— C'est un grand homme de guerre, Bragelonne.

— C'est un héros, monsieur; je ne l'ai pas perdu de vue un instant. Oh! que c'est beau, monsieur, de s'appeler Condé… et de porter ainsi son nom!

— Calme et brillant, n'est-ce pas?

— Calme comme à une parade, brillant comme dans une fête. Lorsque nous abordâmes l'ennemi, c'était au pas; on nous avait défendu de tirer les premiers, et nous marchions aux Espagnols, qui se tenaient sur une hauteur, le mousqueton à la cuisse. Arrivé à trente pas d'eux, le prince se retourna vers les soldats: «Enfants, dit-il, vous allez avoir à souffrir une furieuse décharge; mais, après, soyez tranquilles, vous aurez bon marché de tous ces gens.» Il se faisait un tel silence, qu'amis et ennemis entendirent ces paroles. Puis levant son épée: «Sonnez, trompettes» dit-il.

— Bien, bien!… Dans l'occasion, vous feriez ainsi, Raoul, n'est-ce pas?

— S'en doute, monsieur, car j'ai trouvé cela bien beau et bien grand. Lorsque nous fûmes arrivés à vingt pas, nous vîmes tous ces mousquetons s'abaisser comme une ligne brillante; car le soleil resplendissait sur les canons.»Au pas, enfants, au pas, dit le prince, voici le moment.»

— Eûtes-vous peur, Raoul? demanda le comte.

— Oui, monsieur, répondit naïvement le jeune homme, je me sentis comme un grand froid au coeur, et au mot de: «Feu!» qui retentit en espagnol dans les rangs ennemis, je fermai les yeux et je pensai à vous.

— Bien vrai, Raoul? dit Athos en lui serrant la main.
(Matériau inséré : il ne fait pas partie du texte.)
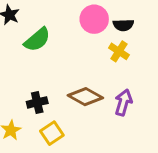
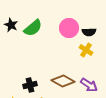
green semicircle: (37, 40) -> (33, 28), moved
purple arrow: (123, 102) -> (89, 85), turned 108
— Oui, monsieur. Au même instant il se fit une telle détonation, qu'on eût dit que l'enfer s'ouvrait et ceux qui ne furent pas tués sentirent la chaleur de la flamme. Je rouvris les yeux, étonné de n'être pas mort, ou tout au moins blessé; le tiers de l'escadron était couché à terre, mutilé et sanglant. En ce moment je rencontrai l'oeil du prince; je ne pensai plus qu'à une chose, c'est qu'il me regardait. Je piquai des deux et je me trouvai au milieu des rangs ennemis.